We investigated the involvement of the voltage-activated currents IKIR and Ih and of the leak K+ current, ILeak in the formation of anomalous rectification with computer simulations. It was not our intention to simulate the kinetic properties of active conductances accurately, thus IKIR was modelled according to Nisenbaum & Wilson (1995). The activation kinetics of Ih were, however, more faithful to those apparent in TC neurones (Tóth & Crunelli, 1992). In a model that contained only ILeak and IKIR, rectification was apparent in third quadrant V-I relationship (Fig. 12A and B). The voltage at which rectification was first apparent was dependent upon the activation kinetics of IKIR: rectification was expressed at membrane potentials more positive than EK when a first order activation was used to model IKIR (Fig. 12Aa and Ab), and at, or more negative than, EK when third order activation kinetics was employed (Fig. 12Aa and Bb). These data indicated that anomalous rectification may be initially formed when IKIR is an outward current, and under these circumstances IKIR leads to rectification by acting as a shunt conductance. We constructed a steady-state V-I relationship in simulations where EK was allowed to vary as a free parameter, in the presence of IKIR modelled with either a first or third order activation kinetics (Fig. 13). These parameter changes revealed that with both first and third order kinetics the voltage at which fast rectification was first apparent obeyed a voltage-EK relationship.
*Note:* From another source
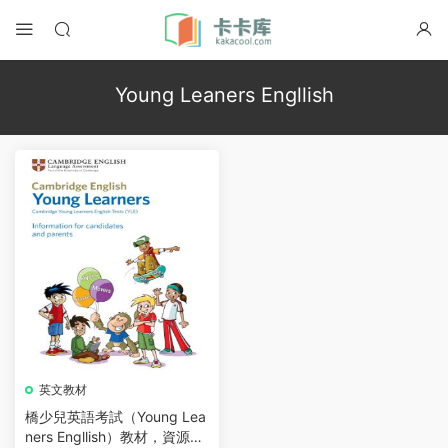
Young Leaners Engllish
英文教材
橋少兒英語考試（Young Lea
ners Engllish）教材，資源分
Our experimental data was best approximated by a first order kinetics of IKIR when EK was set to −90 to −95 mV: in this case the V-I relationship showed a region of maximal slope resistance at potentials similar to those of TC neurones recorded in the presence of ZD 7288 (Fig. 13B). When a third order activation kinetics was used, experimental data was best approximated when EK was set to potentials more positive than - 80 mV (Fig. 13C). Although these results do not reflect a unique solution, they indicate that in TC neurones IKIR may act to form fast anomalous rectification at potentials more positive than EK.

Figure 12.

The pattern of anomalous rectification of TC neurones is reproduced by a simple model

A, families of voltage (upper records), injected current step (middle records) and inwardly rectifying K+ current (IKIR) (lower records) traces demonstrate that anomalous rectification is formed by IKIR(a). In this simulation EK is −95 mV, and IKIR has a first order activation kinetics and a maximal conductance of 100 nS. The model also included ILeak with a conductance of 5 nS. The third quadrant V-I relationship has a non-linear structure, and rectification is apparent from membrane potentials more negative than −85 mV (b). Anomalous rectification is initially formed by outward IKIR. B, a simulation using identical parameters as in A, but with a third order activation kinetics for IKIR (a), reveals that anomalous rectification is first apparent at potentials close to EK (b). Note the minimal outward current of IKIR with the third order activation kinetics. C, the addition of a simulated Ih reveals the full pattern of rectification of the model neurone with IKIR modelled with a first order activation kinetics: a slow depolarizing sag is apparent during the course of negative voltage deviations (a). The V-I relationship under these conditions demonstrates time-dependent rectification (b) (the curves are produced by measurement made at the negative peaks and 10 ms before the offset of voltage deviations). D, a third order activation kinetics for IKIR transforms the kinetics of the depolarizing sag (a) and the degree of voltage separation between the V-I relationships measured at peak and steady-state points (b), indicating that the pattern of peak and time-dependent anomalous rectification is influenced by the parameters used to describe IKIR.

Figure 13.

Fast anomalous rectification is dependent upon the activation kinetics of IKIR and EK

A, third quadrant V-I relationship of a representative group of TC neurones of the VB thalamus recorded in the presence of ZD 7288 (100–300 μM) demonstrate a non-linear structure, with fast rectification apparent from membrane potentials more negative than about −85 mV. Membrane voltage (Vm), is plotted against injected current (Iinj) for different neurones (Cell). B, computer simulations, formulated with an inwardly rectifying K+ current (IKIR), (with first order activation kinetics) and with ILeak, demonstrate that the region at which the V-I relationships are first rectified is dependent upon the value of EK. Membrane voltage (Vm), is plotted against Iinj and EK. Note that with this activation kinetics the V-I relationships formed with an EK of −90 to −95 mV show the closest correspondence with the experimental data. C, simulations made with a third order activation kinetics for IKIR shows a qualitatively similar relationship between the voltage at which the V-I relationships are first rectified and EK. Note, however, that with these parameters the closest correspondence with experimental data is obtained at values of -EK between −75 and −85 mV.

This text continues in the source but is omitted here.